27. Bölüm

533 71 115
                                    

Sınırı geçemediniz ama dayanamayarak yeni bölümü paylaşıyorum. Bakalım olaylar bizi nereye götürüyor? Yorum yapmayı sakkkınn unutmayın, oldukça merak ediyorum ne düşündüğünüzüü

keyifli okumalar :)))

sınır +30 votee

Aramızda bir şeyler mi oluyordu yoksa ben yine kuruntulu, şüpheci, takıntılı mı davranıyordum?

Adam seni öptü yahu! Evet, öpmüştü.

Bu bir öpüşme değildi sadece öpmüştü. Peki, ben şimdi nasıl davranmalıydım? Her zamanki gibi hiçbir şey olmamış modunda mı yoksa ona yakın mı davranmalıydım? Ah bu durumda hiçbir şey olmamış gibi nasıl davranılırdı ki!

Kafamda bir sürü soru işareti vardı. Peki ya beni öptüğünde hissettiklerime ne demeliydi? Öyle şeyler hissetmiştim ki.. buna isim bile veremiyordum. Küçücük bir şeydi halbuki. Beni neden bu kadar etkisi altına almıştın.

Her şey saniye saniye aklımda canlanıyordu. Ve bittiğinde başa döndürüp yeniden oynatıyordum bu kısacık filmi. Her yeniden başa sardığımda vücudumu bir titreme dalgası ele geçiriyor, saç köklerimden ayak uçlarıma kadar olduğum yerde sallanıyordum.

Çıldırmak üzereydim...

Hakkında çok az şey bildiğimden bahsetmiyorum bile.
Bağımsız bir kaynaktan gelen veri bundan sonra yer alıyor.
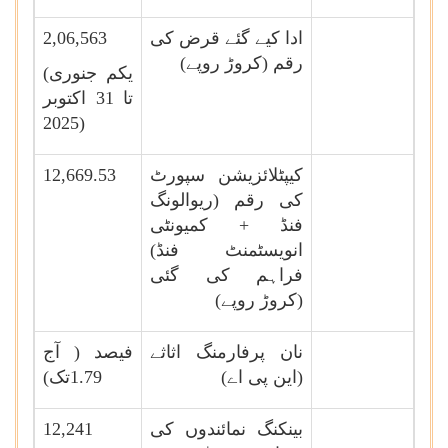
ادا کیے گئے قرض کی
2,06,563
رقم (کروڑ روپے)
(یکم جنوری
تا 31 اکتوبر
2025)
کیپٹلائزیشن سپورٹ
12,669.53
کی رقم (ریوالونگ
فنڈ + کمیونٹی
انویسٹمنٹ فنڈ)
فراہم کی گئی
(کروڑ روپے)
نان پرفارمنگ اثاثے
فیصد ( آج
(این پی اے)
1.79
تک)
بینکنگ نمائندوں کی
12,241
Çözülmemiş bir sürü problem vardı ve ben problem çözmede başarılı biri asla değildim.

Lütfen sana aşık olmayayım Emir Ateş..

Evimde yalnız başımaydım. Ve bu yalnızlık aslında iyi gelmişti. Çünkü nasıl davranacağımı kestiremiyordum yanında. Kaldı ki öpmesinin hemen ardından 'Acıktım.' Demek de tam benlik bir hareketti. Acıktım ne demek? Ah aptal kafam!

Tuhaf bir bakış attıysa da beni çözmüş olmalı ki bakışları yumuşayarak dudaklarında içten bir gülümseme belirdi. Bana böyle bakmamalıydı. Bu bakış adamı öldürebilirdi, bu gülüş adamı süründürebilirdi.

Sonrasındaysa.. gelen telefonun ardından acil bir işinin çıktığını söyleyerek evden ayrıldı.

İlk defa böyle bir durumda kalmasını rica edememiştim. Ama yine de bir yanım her zamanki gibi buruk kalmıştı. Bu gece yalnız uyuyacaktım.

"Ah Nehir! Sanki ananın karnından Emir ile doğdun her gece Emir ile yatıyordun." Kendi kendime ayar vererek masadan kalktım. Acıktım demiştim ama bu aniden dudaklarımdan dökülen kelimeler çok da haksız sayılmazmış.

Yediğim şeylerin devamını güzelce sararak dolaba koydum ve ışığı kapattım.

Acaba pişman mı olmuştu?

Aniden apar topar kaçmış gibi olmuştu. Belki de.. öylece bir anlık bir şeydi ve pişman olmuştu. Ah kafayı yemek üzereydim! Beni böyle sorularla baş başa bırakması hiç adil değildi.

Odama çıkarak telefonu masaya bıraktım. Sonra geri elime aldım. Tuş kilidini kaldırıp baktım ve mesaj yoktu. Neden yoktu?

Öfleyerek kendi kendime "Sakin ol Nehir." Diye emir verip yatağıma geçtim ve yatağımda iyice yerleşerek pikemi çekiştirdim. Dinlen Nehir, sadece dinlen. Uyuyabilirsin bence. Böyle sorular hiç hayra alamet değil.

-------------

Çalan telefon sesiyle yavaş yavaş gözlerimi kırpıştırdım. Sabah sabah beni uyandırmaya cüret eden hangi insafsızdı bu?

Zaten bütün gece dönüp durmuş ve çok zor uykuya dalmıştım. "Ah!" inleyerek gözlerimi açmaya çalıştım.

Elimle her zamanki gibi bir şeyleri düşürüp daha sonra telefona ulaşarak telefonu kulağıma doğru götürdüm.